And even if Steven and I still didn’t strike it rich tonight, I thought I’d share the three reasons I do want to win all that lottery money.

1. Our House, In the Middle of Our Street

In a way, Steven and I consider ourselves extremely fortunate. In an economy where it is becoming nearly impossible for the average person to actually get a mortgage, we own not one, but two homes. We bought our first house in Arizona in the summer of 2008. At the time, it made perfect sense. The house was a foreclosure in a great neighborhood, and everyone was saying that the housing market was bottoming out. For the same price as renting, we could be homeowners, so we decided to jump in. Little did we know that just two years later, we would be moving away from Arizona and our lovely house was barely worth half of what we paid for it.

So much for the market bottoming out!

So, we decided to secure a tenant and lease the property until the market recovered enough for us to sell. We never fancied ourselves landlords, but here we are, settling into a new house in Nebraska and waiting for the day we can finally kiss the house in Arizona goodbye. So, what would we do first with those lottery winnings? Pay off those houses of course!

2. School’s Out For Summer

After the mortgage payoff extravaganza, our second agenda item would be to send a fat check over to pay off my student loans. It’s been nearly 10 years since I graduated from Concordia with my B.A. and I’m still paying for it.

Funniest part is, I’ve got a Master’s Degree too, but that debt is all settled up.

Don’t get me wrong, I wholeheartedly believe that my education was worth every single penny (and probably more). I’m not even sure I could put a price tag on the experiences I had at Concordia. After all, I met some of my best friends and mentors there. And best of all, I met Steven there. So, without Concordia, there would be no marriage, no sassy 2-year-old named Cadence, no lazy hound dog. Hell, I’m not even sure I’d be here at all, so yeah, it’s been worth the 10 years of payments and a whole lot more.

I’d be happy to see that monthly payment gone though. Just sayin’.

3. In A Rich Man’s World

I wouldn’t consider myself a greedy person. I don’t need a lot of money to survive. I like to pay my bills, treat myself every so often to a bag of gourmet coffee or a movie, and have a little left over to squirrel away in the bank for a rainy day. I don’t covet all the newest, most expensive gadgets. I don’t dream of wearing the latest designer clothes. I don’t need to drive a tricked out sports car or live in a massive estate and throw elaborate parties to impress people. Hell, I didn’t even own an Ipod until 2 years ago, and I’m happy to drive around in my $1000 minivan, complete with hail damage and a busted factory stereo.

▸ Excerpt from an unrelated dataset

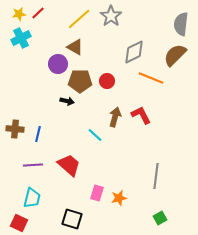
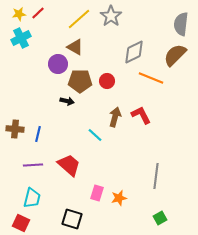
red square: moved 2 px right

What would be nice about the lottery money though, is the financial freedom it would provide. Instead of worrying when the car breaks down and needs $3000 worth of repairs, we could just get it fixed (or get a new one). Instead of worrying about the cost of preschool and gas and airfare and Cadence’s future college education, we could rest easy knowing that it will all be taken care of. So no, we don’t necessarily want or need the entire $640 million jackpot, but we sure wouldn’t turn it down if our numbers popped up in that machine.

Honestly, after that, I don’t know what Steven and I would do with all that money. We’re not the type who splurge just to splurge. We would probably do a little updating to our home here in Nebraska–replacing the rest of the windows that the former owners didn’t, turning the garage loft into a music studio/man room for Steven, and installing a separate shower in our upstairs bathroom. And maybe, we’d do some traveling, making sure we were able to visit all the friends and relatives we live so far away from and miss so much, and then maybe head over to Italy and Ireland and London and Turkey so we could finally have the honeymoon we never got the first time around.

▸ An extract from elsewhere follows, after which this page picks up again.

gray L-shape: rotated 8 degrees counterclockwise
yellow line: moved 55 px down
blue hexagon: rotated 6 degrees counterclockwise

After that, life would probably just go on as usual around here because, really, we’re just pretty ordinary.

What’s Wrong with the World Today? Two words–Amanda Clayton

Stop what you’re doing.

Look, I can say that and you need obey because you’re reading my blog and in this little corner of the universe, I make the rules. No seriously, stop right here for a minute, because there is something you need to see. Click the link, read the article, and watch the video, then come back, because I have something to say…

Lottery Winner Still Using Michigan Bridge Card

My head hurts.

How’s  yours?

Seriously people, I don’t even know where to begin.

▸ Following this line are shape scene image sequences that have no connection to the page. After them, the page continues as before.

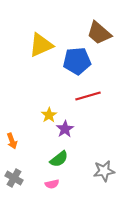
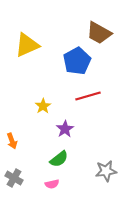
brown trapezoid: rotated 12 degrees counterclockwise
yellow triangle: moved 14 px left
blue pentagon: rotated 24 degrees counterclockwise
yellow star: moved 6 px left, 9 px up
gray star: moved 2 px right
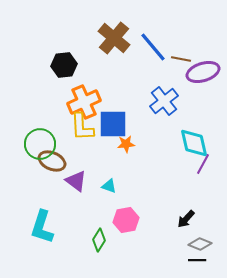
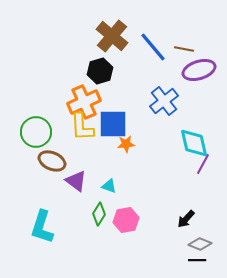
brown cross: moved 2 px left, 2 px up
brown line: moved 3 px right, 10 px up
black hexagon: moved 36 px right, 6 px down; rotated 10 degrees counterclockwise
purple ellipse: moved 4 px left, 2 px up
green circle: moved 4 px left, 12 px up
green diamond: moved 26 px up
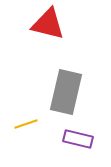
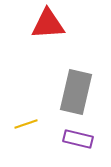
red triangle: rotated 18 degrees counterclockwise
gray rectangle: moved 10 px right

I’ve always considered myself a pretty laidback girl. I’ve never been the type who lets a whole lot bother me. If you’re one of the few people who has ever been able to truly get under my skin and actually make me angry, I daresay you probably deserve some sort of World’s Biggest Asshole Award.

I’m not quite sure I even want to know what that trophy would look like. But Amanda Clayton? She just jumped to the top of my list of nominees.

Maybe it’s the fact that I was raised by people who had to work hard for everything they had. Or maybe it’s because I always had to work hard too. Hell, maybe it’s just because I believe that everything in life–from money to respect–should be be earned. Whatever the reason, there’s nothing that gets me fired up faster than people who walk around with a big, fat sense of entitlement.

See, here’s the deal. Somehow, we get lucky enough to get a ride on this planet for a little while. It doesn’t matter if you believe it was God’s will or just a happy accident. However, it happens, it happens. Your heart beats, the synapses in your brain fire, and you breathe in and out. Those, my friends, are the only “freebies” you’re ever given, the only things in this life you should ever expect for nothing in return.

After that, your life is what you make of it. You want something? Stop whining about how you “should” have it. Stop expecting someone else to drop it in your lap and pick up the tab. Stop trying to take the easy road and cheat the system. You want it? Get off your lazy ass and earn it.

I understand that life is full of ups and downs. We all go through tough times at one point or another. But instead of expecting someone to bail you out, why don’t you find a way to change the situation?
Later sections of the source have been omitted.